Congress seems intent on making it easier for you to be denied a job or a home. A dangerous bill that could shred state and local civil rights laws protecting HIVers—not to mention lesbians and gays, single parents and unmarried couples—has already passed the House and is speeding its way through the Senate. It bears a lofty title—the Religious Liberty Protection Act (RLPA)—and was ostensibly designed to protect members of minority religions from discrimination when following the rules of their faith, such as wearing beards, turbans or yarmulkes or observing religious holidays not celebrated by employers. But its scope could go much further than offering these basic protections.

The RLPA prohibits states from “placing a substantial burden upon a person’s religious exercise.” While the limits of the act will ultimately be decided in the courts, on its face the bill would permit people to discriminate against those with differences or conditions of which they disapprove on religious grounds. Thus, those who believe that AIDS is “God’s punishment” for homosexuality, drug use or promiscuity could, under the RLPA, claim a religious exemption from local civil rights laws. People with HIV who live in cities or states where they’re currently protected by anti-discrimination laws may find that those rights are about to be yanked away.

As Chai Feldblum, a law professor at Georgetown University who represents the National Gay and Lesbian Task Force in its opposition to the RLPA, notes: “This bill gives the religious the right to argue that they can discriminate because of the way people got a disease.

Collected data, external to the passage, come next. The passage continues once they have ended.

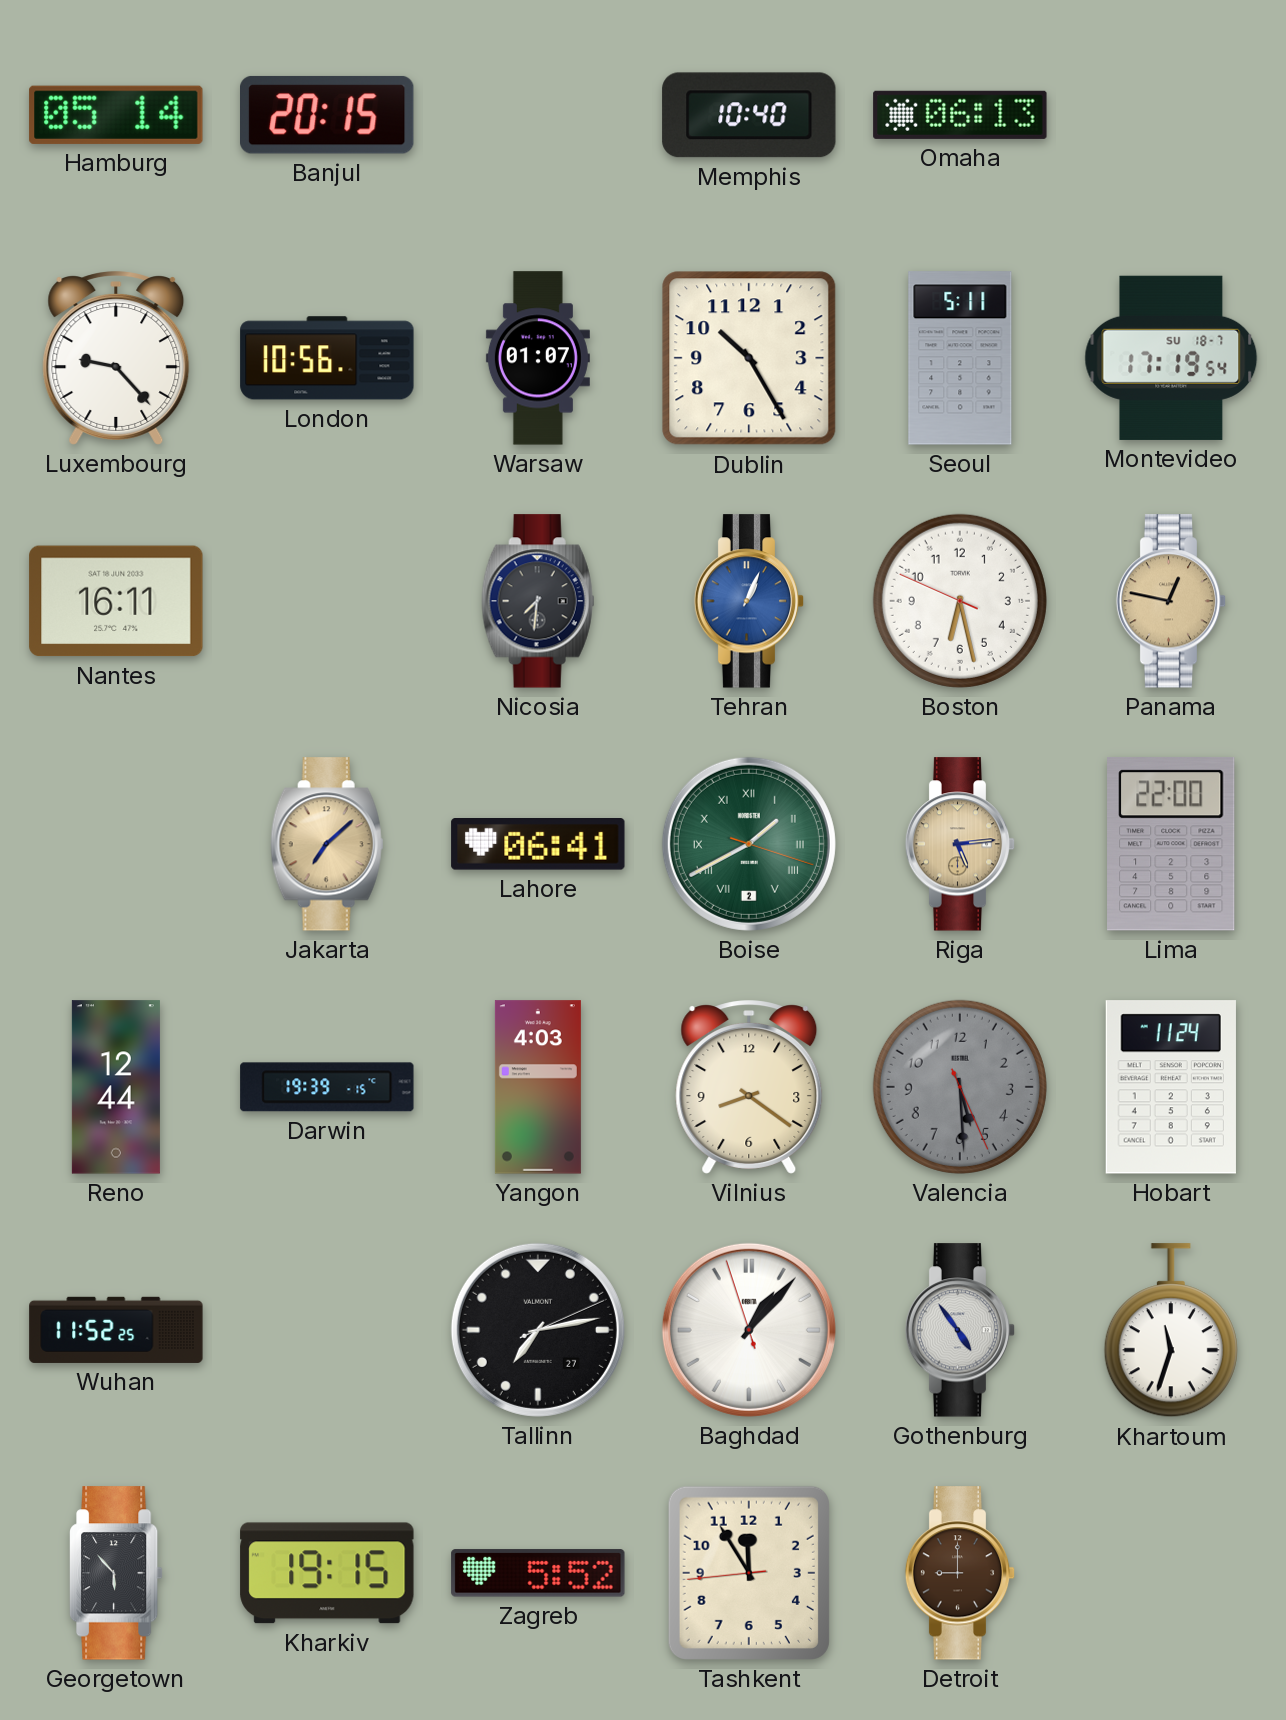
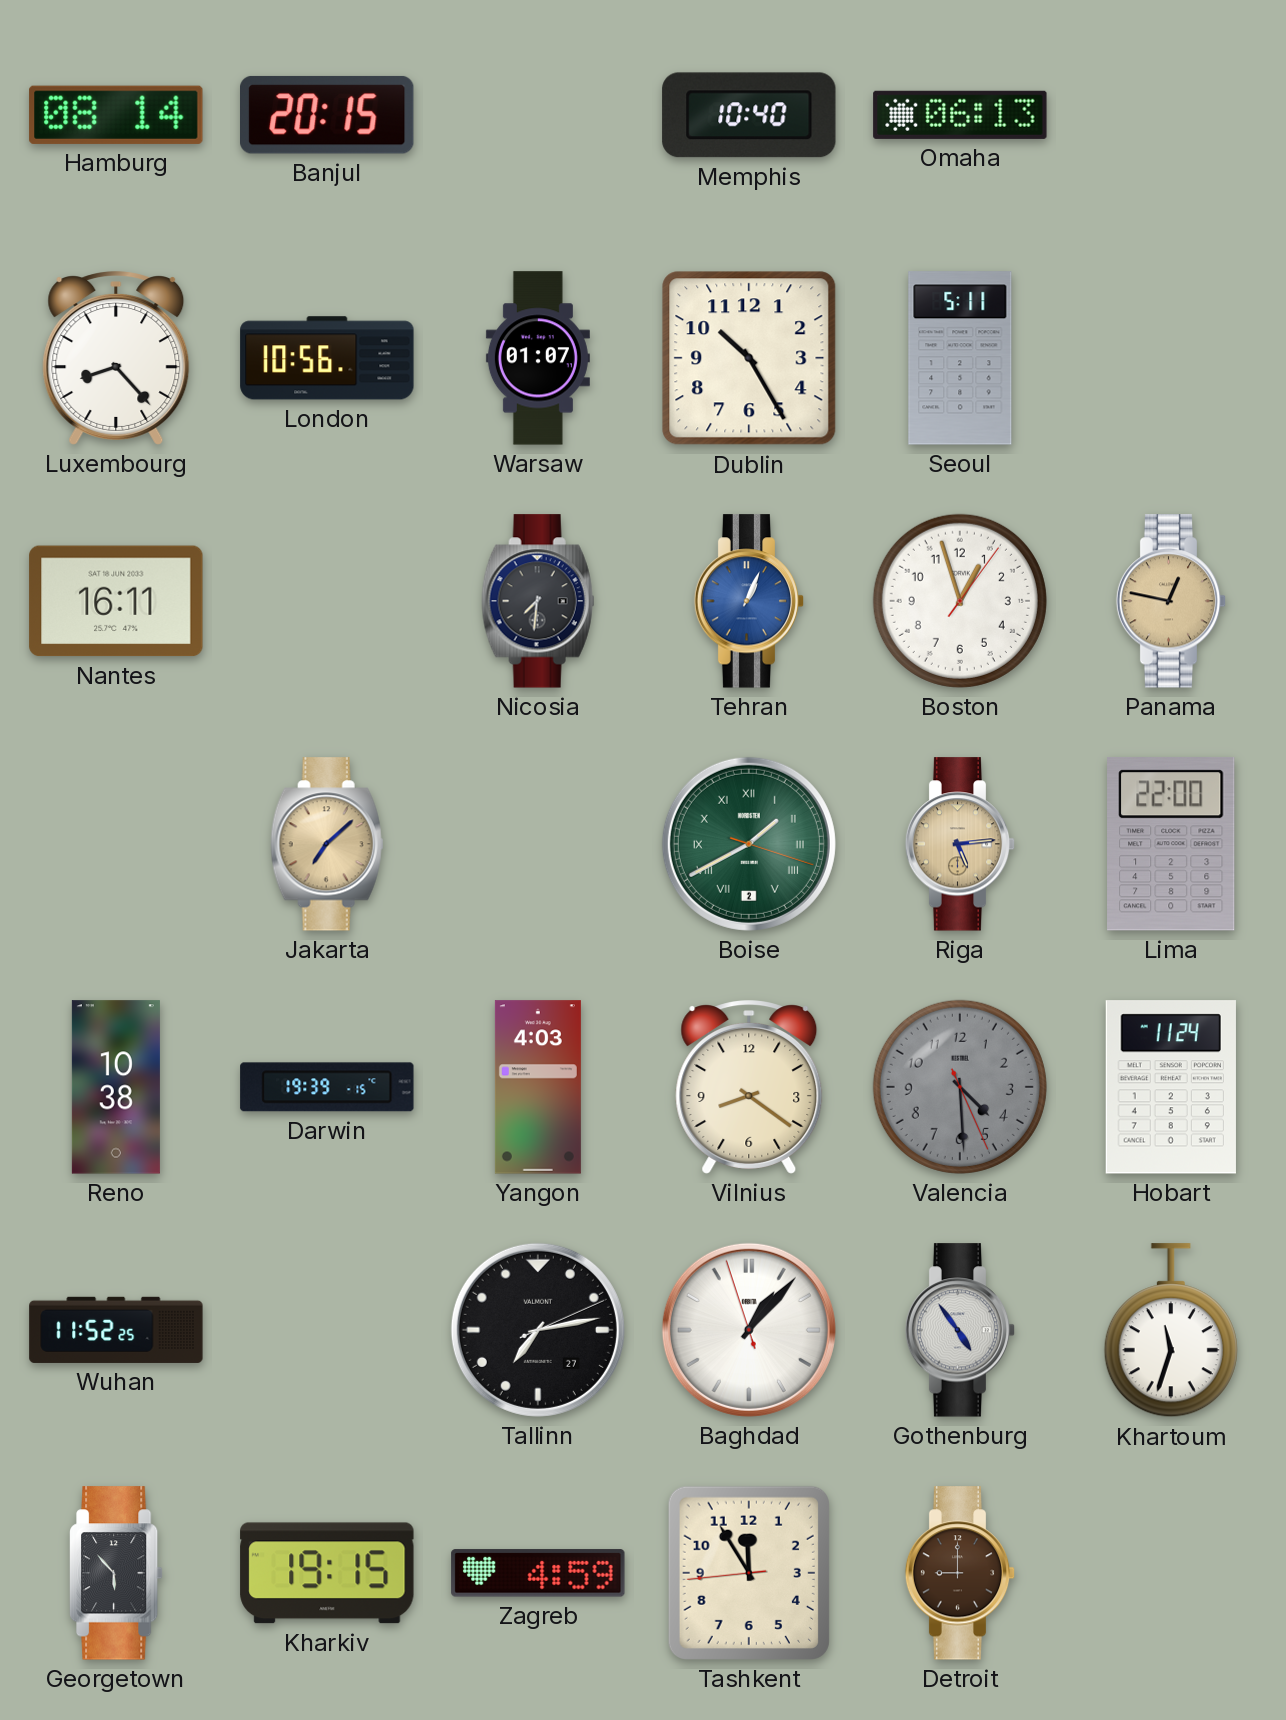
Hamburg: 05:14 -> 08:14
Luxembourg: 9:23 -> 8:23
Montevideo: 17:19 -> none
Boston: 6:27 -> 12:57
Lahore: 06:41 -> none
Reno: 12:44 -> 10:38
Valencia: 5:29 -> 4:29
Zagreb: 5:52 -> 4:59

And the recent Supreme Court decisions on the Americans with Disabilities Act [ADA] throw into doubt the question of who will be covered by the ADA, making state and local rights laws even more important for the HIV positive." As Christopher Anders, legislative counsel for the American Civil Liberties Union, put it in testimony before the House Judiciary Committee, “If the RLPA becomes law, an applicant for a job or housing may have no protection against having to answer such questions as ‘Is that your spouse?’ ‘Are you straight or gay?’ ‘Do you have HIV?’”

These concerns led Rep. Jerrold Nadler (D-N.Y.), an original RLPA House cosponsor, to offer an amendment protecting local civil rights laws. But on July 15 the Nadler amendment was defeated in the House, 234 to 190. And the RLPA—with the support of the Clinton administration—passed the House the same day by a veto-proof margin of 306 to 118.

A relentless religious-led coalition of some 70 organizations is backing the RLPA, and its members have mightily resisted any attempts to amend it to preserve local civil rights protections. The lopsided votes in the House auger badly for similar efforts to change the bill in the Senate. The only hope for a Nadler-like amendment in the upper chamber is if the RLPA is referred to the Judiciary Committee, whose chair happens to be Orrin Hatch (R-Utah), a devout Mormon and principal RLPA Senate sponsor. Fellow committee member and RLPA cosponsor Ted Kennedy (D-Mass.) and his staff are working hard for a “compromise” on civil rights protections. But the Nadler amendment was itself a compromise, for it still allowed discrimination under “religious exemption” in owner-occupied housing, small businesses and religious-run institutions. A Hatch–Kennedy compromise would likely be even weaker than Nadler’s.

Moreover, there is the strong possibility that Hatch—whose doomed cuckoo presidential campaign means he has to pander to the GOP’s social and religious conservatives—will bypass Judiciary and send the RLPA directly to the Senate floor, where Democratic Judiciary staffers say a Nadler-like amendment would have no chance of passage.

The RLPA in its current form is opposed by all major AIDS and gay civil rights groups and by other prominent groups such as the National Organization for Women. The NAACP Legal Defense and Educational Fund recently opined that the act “may be used in a manner to limit African Americans’ and other minorities’ rights to seek protection from discrimination [and] would significantly increase the litigation, time and expense of pursuing even workaday antidiscrimination actions.”